Oregon Gov. John Kitzhaber spoke to his state’s Board of Forestry this week and had some bold ideas that you don’t often hear from governors, especially on timber issues. His proposal is relevant not just for Oregon but every Western state.
(Kitzhaber told the board) to step back from the “politically driven seesaw management” of the state’s timberland and adopt a balanced approach that can be extended to the much larger federal forests as well.
Kitzhaber, in a rare appearance by a governor before the board, said current management practices put state, federal and private forests in isolated silos, when they should be viewed as an interconnected landscape.
“We are mired in ongoing conflict — timber sale by timber sale, forest by forest — rather than engaging in a holistic strategy” that balances environmental, economic and community values, the governor said.
What this means in concrete terms are permanent boundaries within the forests, setting aside land for conservation and land for timber harvest, Kitzhaber said.
This approach does have drawbacks, according to Board Chairman John Blackwell.
Blackwell noted there’s still the risk of both sides – timber and conservation communities – being unhappy with the results. Conservation groups might not get as much land as they want in protected areas across the landscape, he said, and the timber industry could be concerned that once you start zoning conservation areas there will be a “creeping” effect that will gradually rope off more and more of the timber.
The governor seemed to offer carrots for both timber companies and environmental groups.
He suggested the board adopt strict performance standards to measure the success of forest policies and re-examine the longstanding model that produces timber by cutting forests in a way to encourage structures similar to old growth, rather than for maximum timber yield.
He also encouraged the board to act more aggressively to protect fish and wildlife habitat, particularly along salmon streams and on hillsides vulnerable to landslides, which will create conservation jobs and give everyone a better idea about what to expect from state forests.

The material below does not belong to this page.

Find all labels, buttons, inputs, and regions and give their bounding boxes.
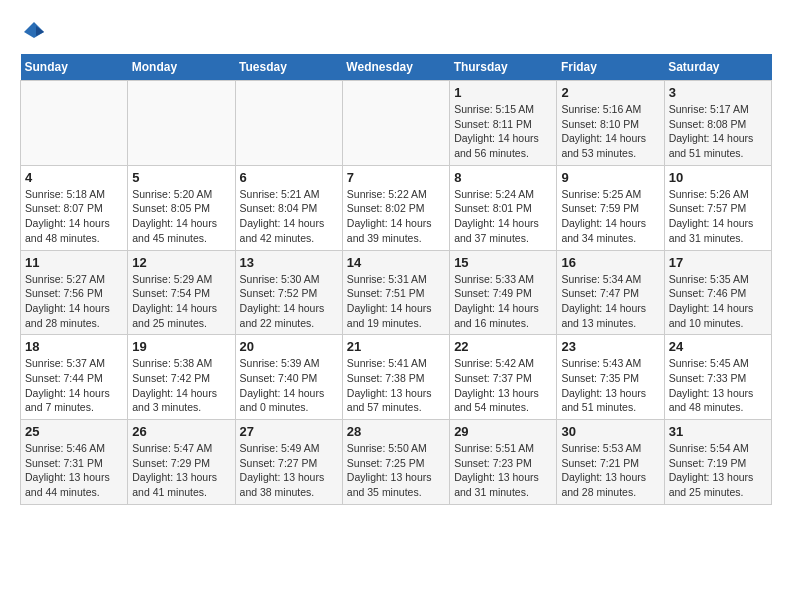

Kitzhaber told the board to take a new look at its business model, taking into account the economic problems faced by timber counties, where plummeting federal timber revenues have left them struggling to survive.
Both timber companies and environmental groups said the proposal is worth exploring.
The Sierra Club, Wild Salmon Center and Association of Northwest Steelheaders issued a joint statement applauding the idea of establishing conservation areas.
Ray Wilkeson, president of the Oregon Forest Industries Council, said Kitzhaber’s ideas are worth a try both on state and federal land.
“If anybody can do it, it would be him,” Wilkeson said of Kitzhaber.